At Spirit Rock Meditation Center there is a basket on the table in the entrance foyer of the Community Meditation Hall with a card that says dana on it. When newcomers arrive for a class, they probably figure out--especially if they are familiar with collection plates at churches--that the people stopping to put money into the basket are making some gesture of voluntary support. Dana is the Pali word for "generosity," and at Spirit Rock we teach it as a practice.

My ability to be generous varies--as does everyone's--with how comfortable I feel. Generosity depends on not feeling needy. I'd learned, before my first formal Mindfulness retreat, that the money I would be asked to pay for the retreat would be the cost of room and board at the retreat center and that, in keeping with the tradition in Asia, there was no established fee for the teachings. I liked the explanation given for the tradition: "Since these teachings are priceless, it's not possible to charge for them." I knew that retreatants, eager to express their gratitude and also aware that the teachers needed to support themselves, left gifts of money at the end of retreats.
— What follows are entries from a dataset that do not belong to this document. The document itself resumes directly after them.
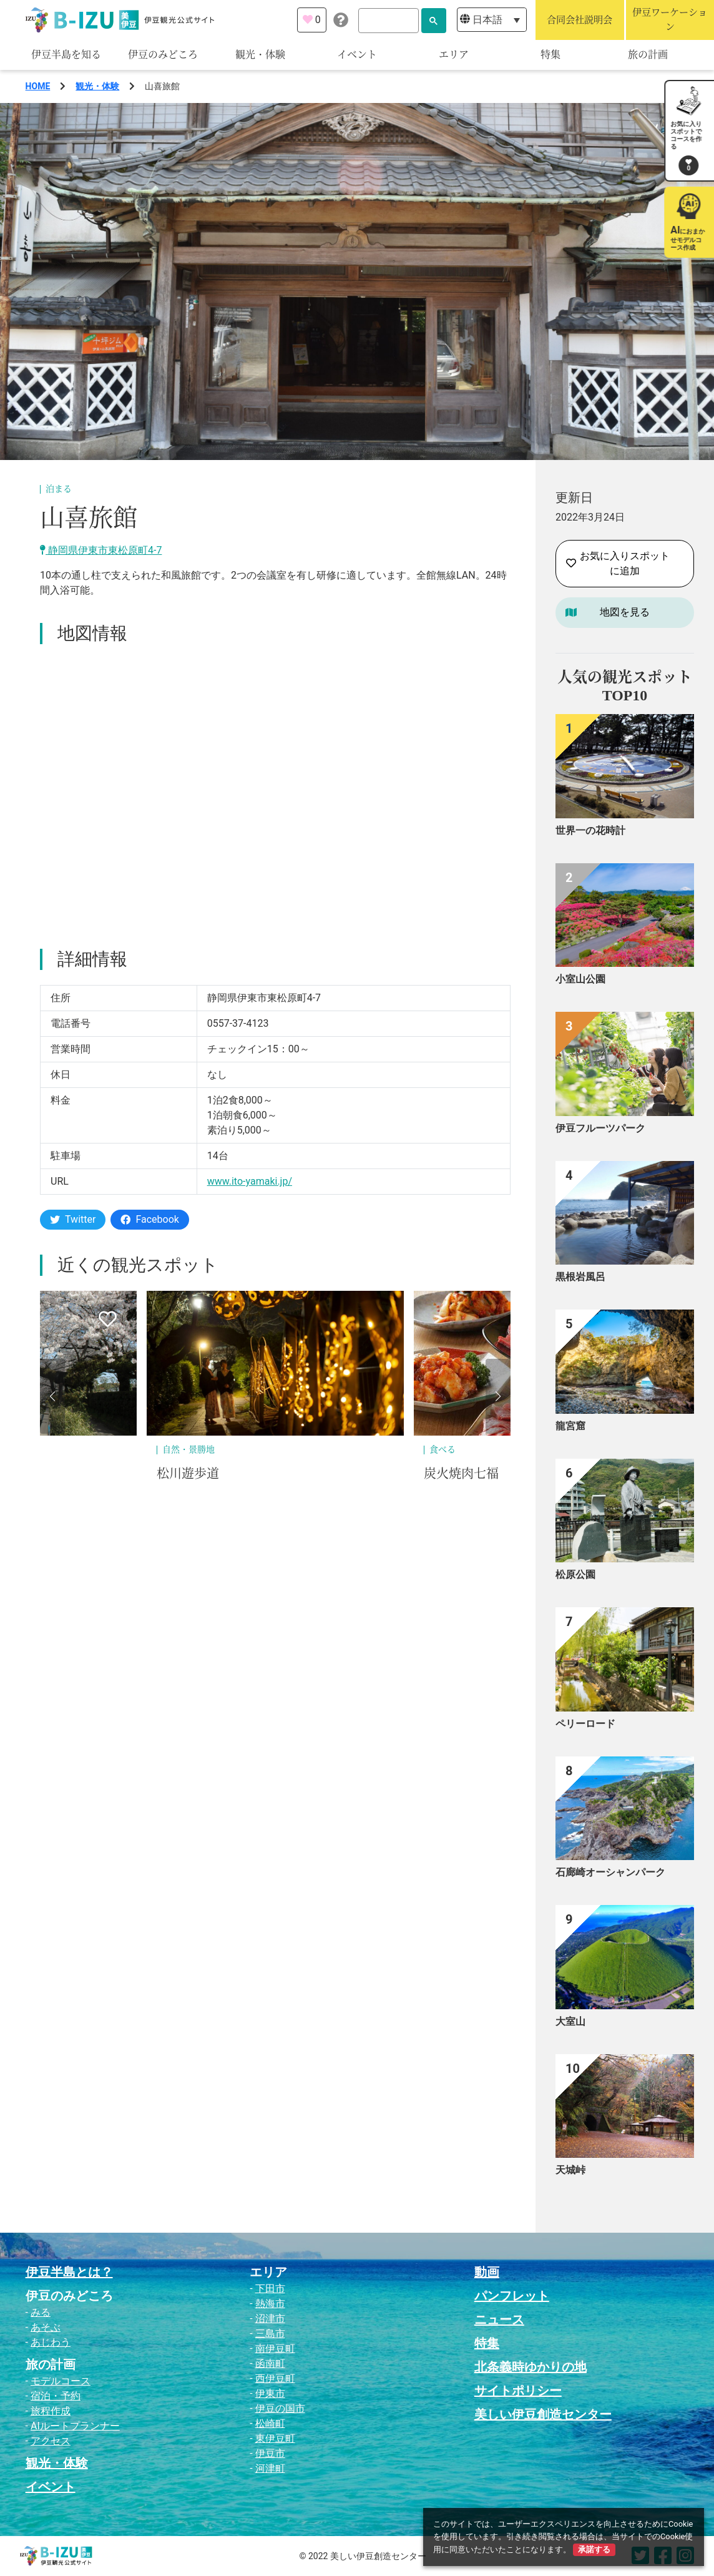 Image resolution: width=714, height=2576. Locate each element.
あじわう (51, 2342)
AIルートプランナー (75, 2426)
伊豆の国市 (280, 2408)
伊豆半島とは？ (69, 2272)
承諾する (594, 2549)
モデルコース (60, 2381)
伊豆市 (270, 2453)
I finished that retreat so inspired and happy about the possibility of freedom from suffering and so hopeful that practice might provide that for me that I thought, "This is priceless. I should give everything I have." Then I thought, "That can't be right. It doesn't make sense. I'm a householder. I have a family to care for." In the end, I made my dana offering a practice, as I do now, of deciding, given my current circumstances, on a responsible expression of my gratitude. The gift decision, though, was not what mattered. What mattered was that in the moment of impulsive, generous thought, I absolutely knew that the only thing I needed was freedom.
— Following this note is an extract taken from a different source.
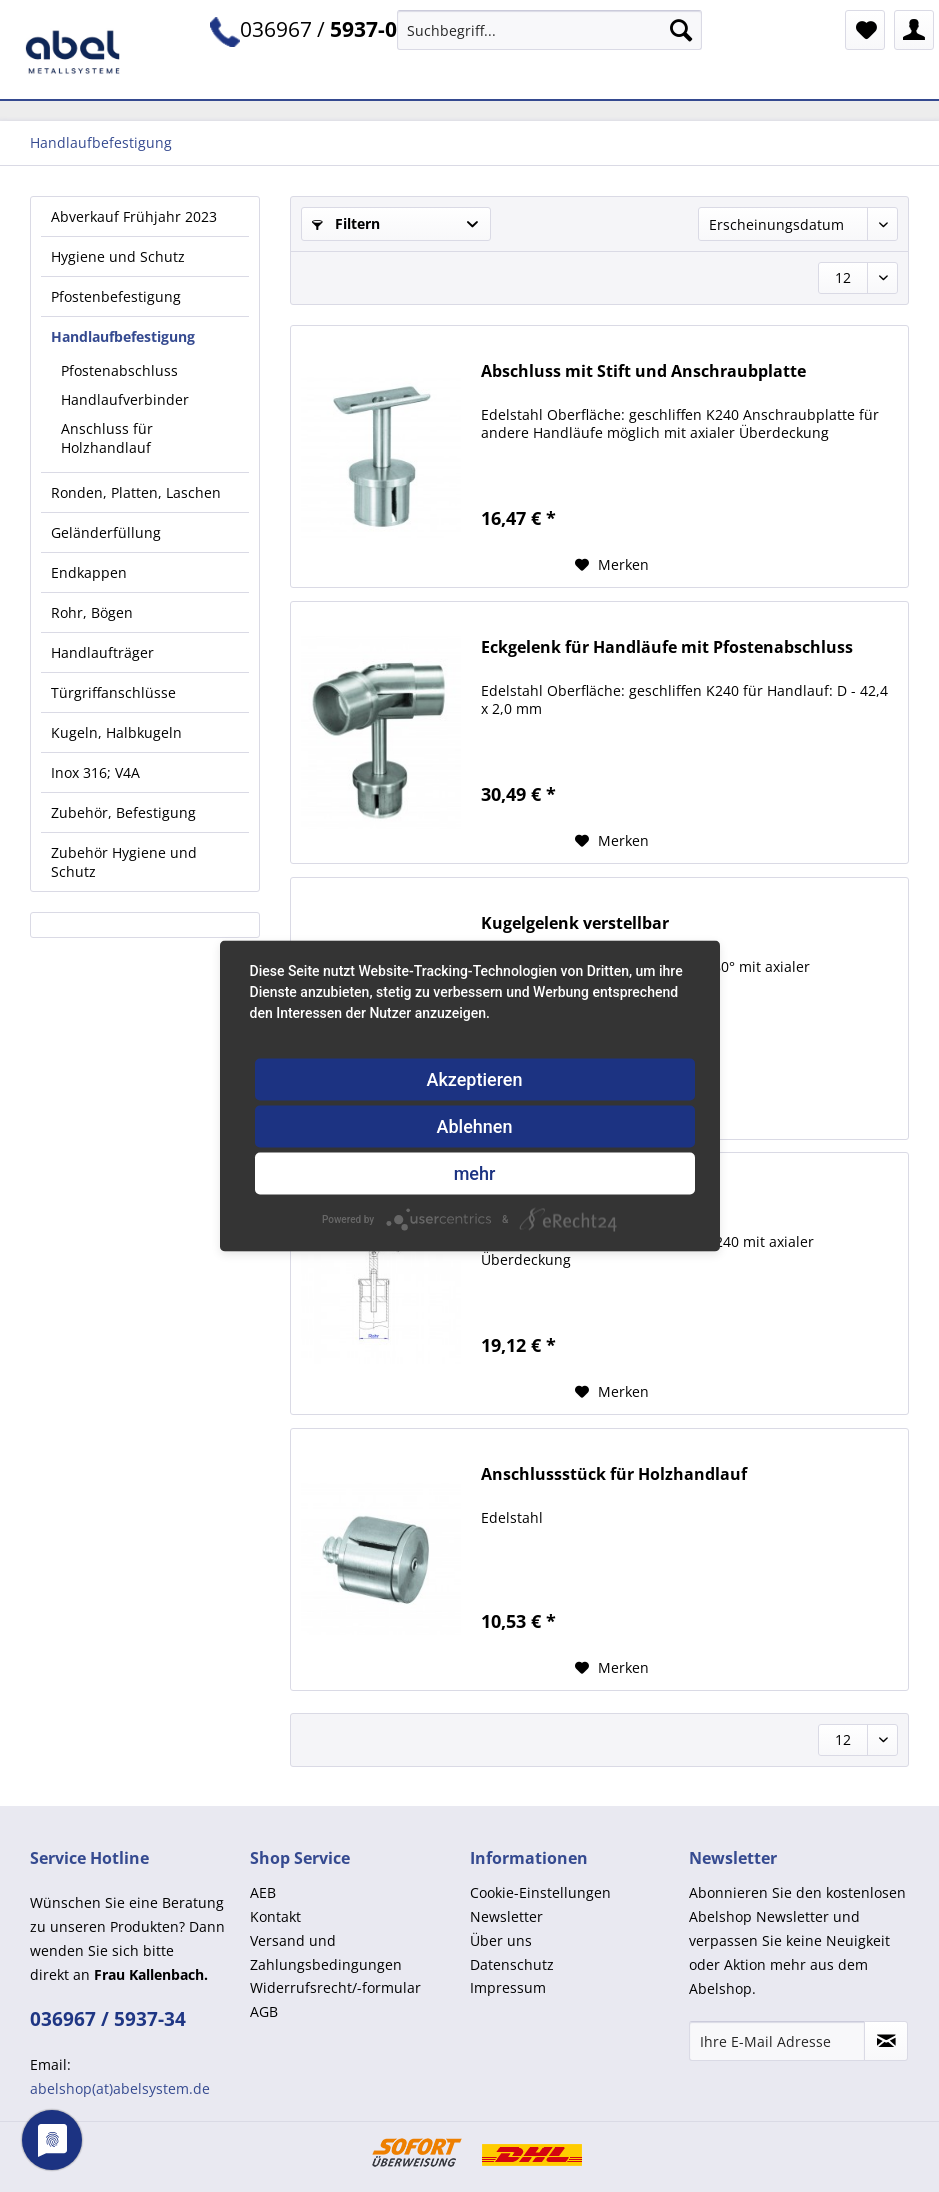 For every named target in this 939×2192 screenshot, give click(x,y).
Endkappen (89, 572)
Not long after that, still in the early years of my practice, a group of Burmese monks were guest teachers for a week at a retreat at which I was a student in southern California. They were housed in one of the cottages at the edge of the retreat center. One morning after breakfast, the retreat manager announced, "The monks are leaving this morning. If you want to, you can stand outside their cottage as a gesture of respect as they leave."
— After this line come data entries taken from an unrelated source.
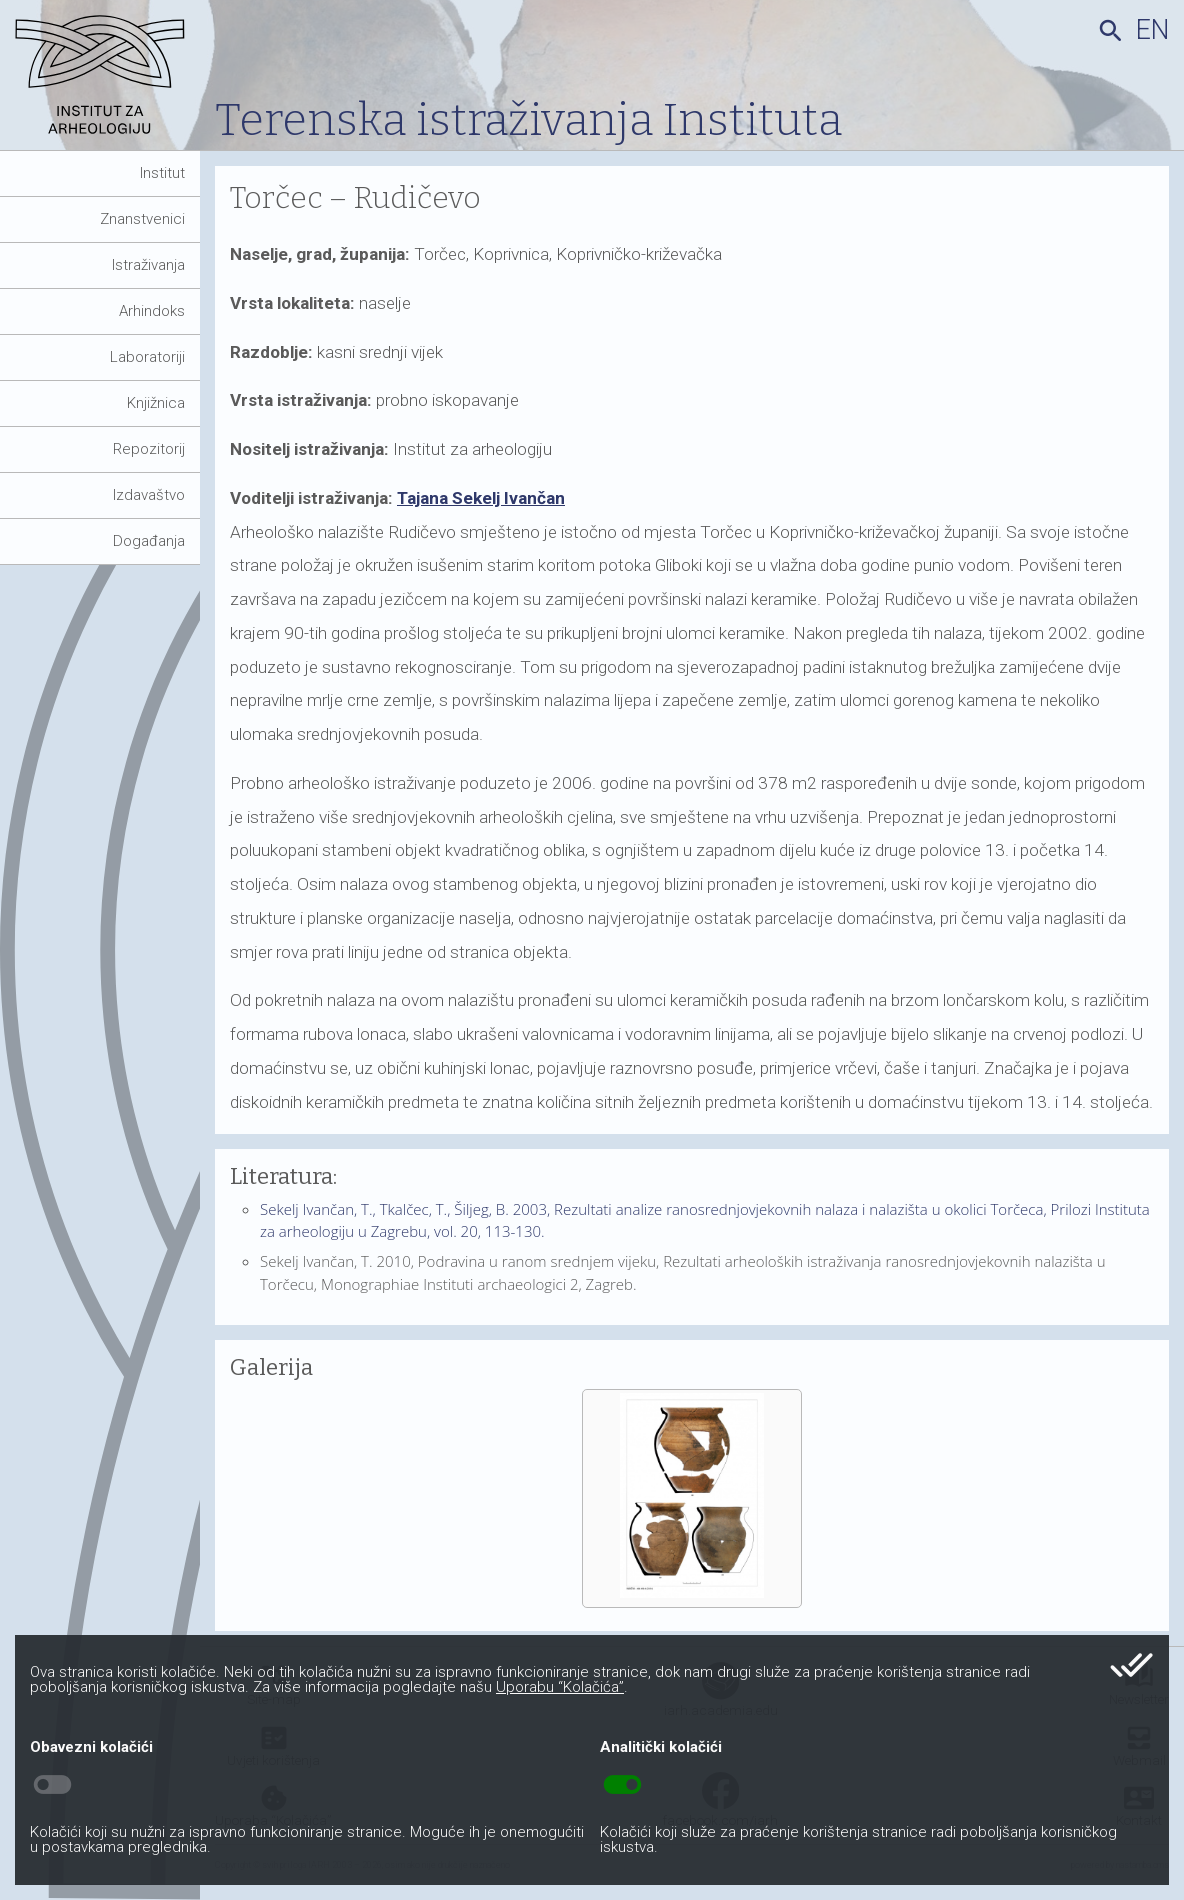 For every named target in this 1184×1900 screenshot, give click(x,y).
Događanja (149, 541)
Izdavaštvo (149, 495)
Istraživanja (148, 265)
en (1152, 30)
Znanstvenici (142, 219)
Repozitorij (149, 449)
I stood silently with the other retreatants and watched the monks walk out single file from their cottage, each one carrying his begging bowl in a string bag. I realized that whatever they were wearing, whatever they were carrying, and whatever was in the two suitcases on top of the minibus they were traveling in constituted all of their worldly goods. Watching the monks seemed to me a visual representation of the truth that not-needing--not needing more, not needing other--is the end of suffering. I thought, "They have everything they need."

At home these days, I keep a copy of a small book of poetry by the Zen monk Ryokan, One Robe, One Bowl, not on the bookshelf but someplace where I see it often--on the kitchen counter, or propped up on the piano next to the music. The title reminds me of the image of the monks. When my mind becomes cluttered, and therefore tense, with desires--with things I think I need or ways in which I think things need to be in order for me to be happy--I remember that the clutter itself is the cause of my suffering, and I think, "What is it that I really need?" When I see clearly enough, I can be generous toward myself. I can give away the clutter.